Academic Success Isn’t Just About IPad.
March 8, 2011- Psychology-Advice.net
Why academic success depends on technology AND people
When you think of the “typical” American high school student, the words highly motivated, engaged, and working for a better future might not be what immediately comes to mind. As we note in our book, a lot of recent research on education shows that taking short-cuts to succeed seems to be rather endemic among American youth. But today, President Obama and Secretary
of Education Arne Duncan are in Boston to visit the Tech Boston Academy – a schoolwhere 95% of the students go on to college even though the majority of students come from one of the poorer areas of urban Boston and are first generation college applicants (you can see CNN’s coverage here). This school has many advantages – it is supported by philanthropists of many types – from the Gates Foundation to Apple, Dell, and Cisco. All of them are providing technology from SMART Boards to laptops. And, undoubtedly, this technology is providing a huge advantage. But we don’t think that’s the only reason for Tech Boston Academy’s success.
More and more research is showing that learning is not just enhanced by the dissemination of information, but rather by the social aspects of the classroom as well. Our minds were designed to learn from our parents, not from computers. As work by Patricia Kuhl and her colleagues is showing, social phenomena, ranging from the expressions we make to the social identities we have, greatly impacts learning. Our colleague Paul Harris at the Harvard Schoolof Education, for instance, has shown that kids are more willing to learn from instructors they trust or that are more similar to them.

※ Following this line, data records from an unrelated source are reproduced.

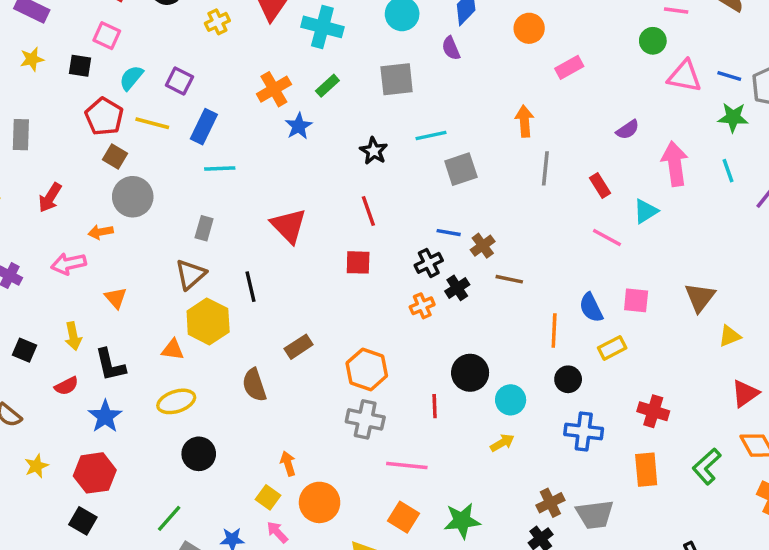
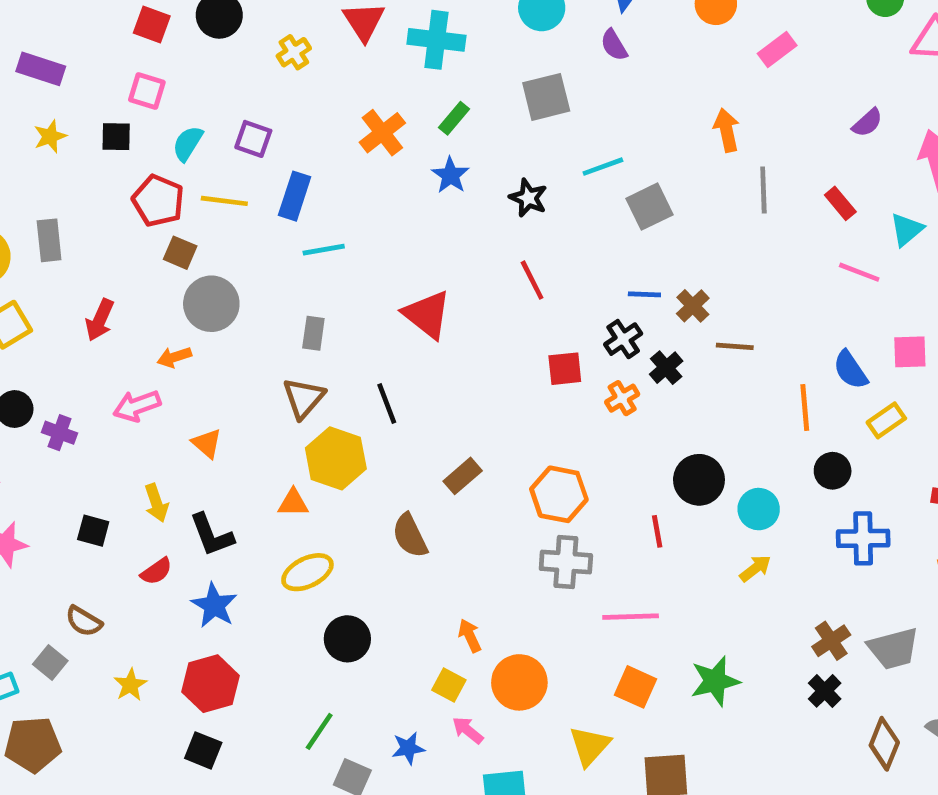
blue star: (299, 126) -> (450, 175), moved
red square: (358, 262) -> (565, 369), moved

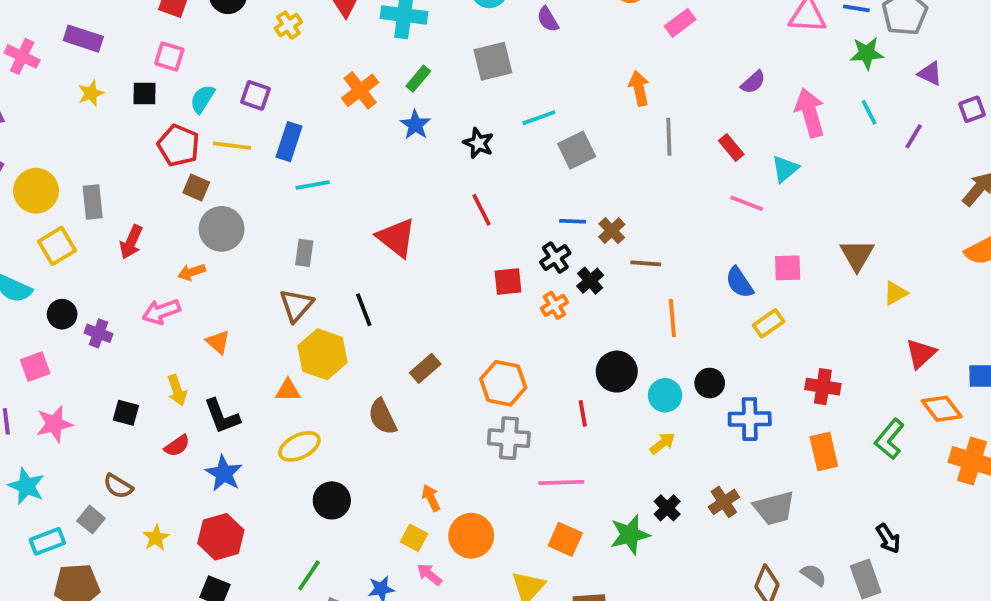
gray rectangle: (49, 240) -> (93, 202), moved
orange line: (805, 408) -> (672, 318), moved
black circle: (833, 471) -> (710, 383), moved
black cross: (825, 691) -> (667, 508), moved

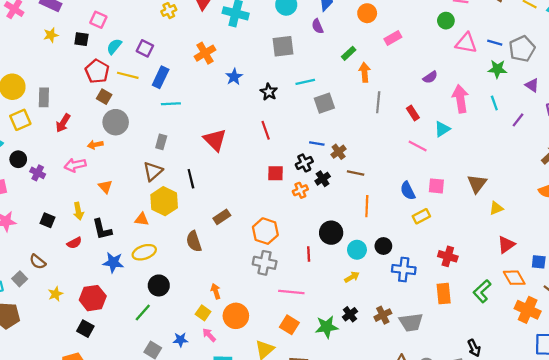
green rectangle: (418, 79) -> (349, 53), moved
blue star: (224, 473) -> (113, 262), moved, turned -30
green line: (309, 575) -> (143, 312), moved

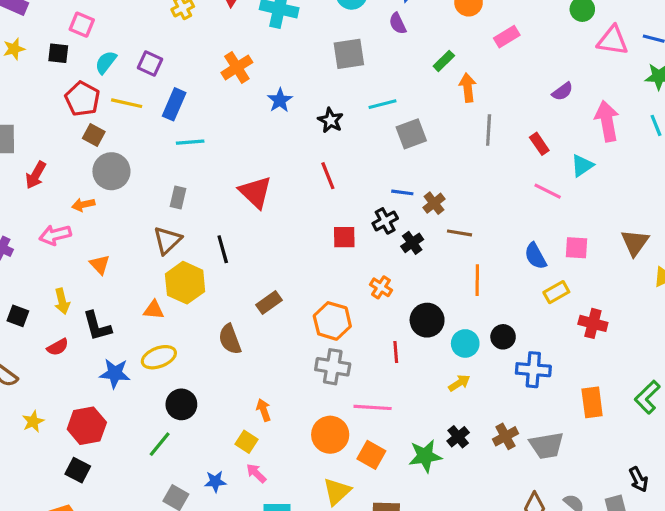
orange cross: (300, 190) -> (381, 287), moved, turned -32
red cross: (448, 256) -> (593, 323), moved
orange circle: (236, 316) -> (330, 435), moved

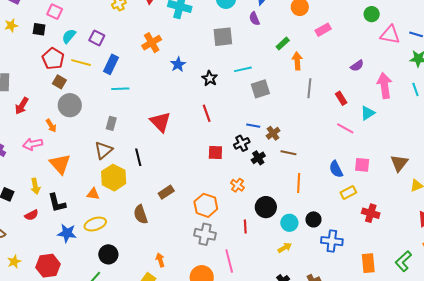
orange arrow: (83, 205) -> (51, 126), turned -112
orange triangle: (100, 265) -> (60, 164), size x1.6
pink line: (373, 407) -> (229, 261), turned 70

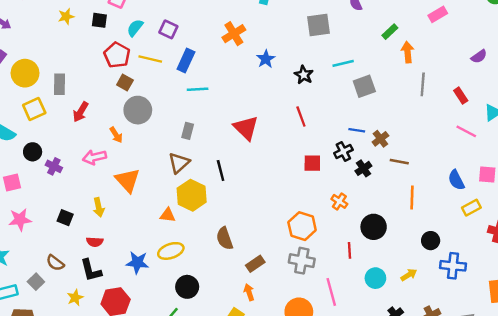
brown rectangle: (166, 192) -> (255, 264), moved
black L-shape: (57, 203) -> (91, 270), moved
red semicircle: (31, 215) -> (95, 242), turned 32
cyan circle: (289, 223) -> (375, 278), moved
yellow arrow: (285, 248) -> (409, 275), moved

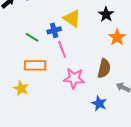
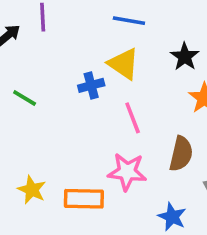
green line: (32, 37) -> (25, 98), moved
pink line: (62, 49) -> (133, 118), moved
orange rectangle: (35, 65) -> (84, 199), moved

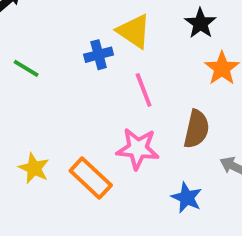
orange rectangle: (84, 199) -> (91, 178), turned 42

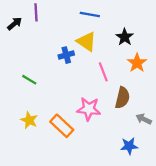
green line: (26, 68) -> (29, 80), moved
pink line: (144, 90) -> (103, 72), moved
blue star: (187, 198) -> (129, 146), moved, turned -30

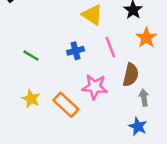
blue cross: (66, 55) -> (75, 51), moved
gray arrow: (144, 119) -> (144, 98), moved, turned 56
blue star: (129, 146) -> (138, 126), turned 30

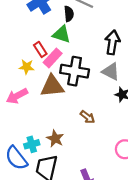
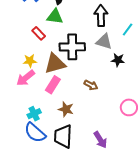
pink rectangle: (53, 58) -> (53, 85), moved
yellow star: (27, 67) -> (30, 61), moved
cyan cross: (32, 144) -> (34, 114), moved

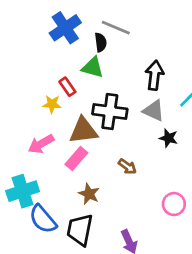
yellow star: (30, 61) -> (52, 104), moved
cyan cross: (34, 114) -> (23, 191), moved, size x1.6

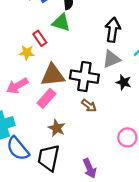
gray triangle: (154, 111) -> (111, 59), turned -48
black cross: (110, 112) -> (84, 77), moved

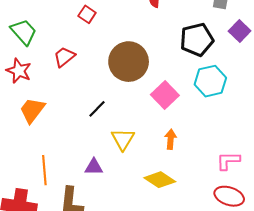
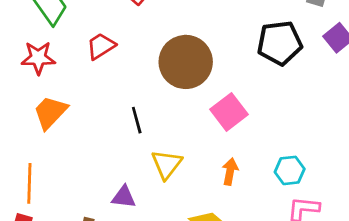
red star: (19, 71) -> (38, 58), turned -30
cyan hexagon: (210, 81) -> (290, 170), moved, size x0.7
black line: (97, 109) -> (137, 120), turned -66
orange line: (44, 170) -> (29, 183), moved

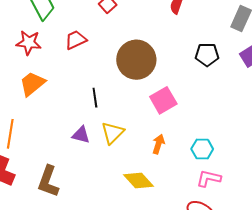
black pentagon: (280, 43) -> (207, 55), size x0.7
purple triangle: (124, 197) -> (81, 135), moved

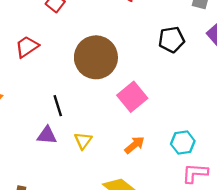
yellow triangle: (113, 133) -> (83, 141), size x0.7
purple triangle: (81, 135) -> (47, 135), moved
orange arrow: (158, 144) -> (135, 145), turned 42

What does this mean for Tech Boston? If you read between the lines, the stories the principal recounts aren’t just about technology. It’s about the older students who come back to teach there (i.e., instructors who are similar to students and whom they can trust), it’s about the notion that once the students enter the building they’re all in there together and separate from the outside world (i.e., building a social identity), it’s about working for the future (i.e., taking a long-term view on what’s important). How we behave is always a function of the battle between short-term and long-term focused mental mechanisms. In Teach Boston, it’s clear that the environment favors the long-term view, and the student’s decisions are guided accordingly.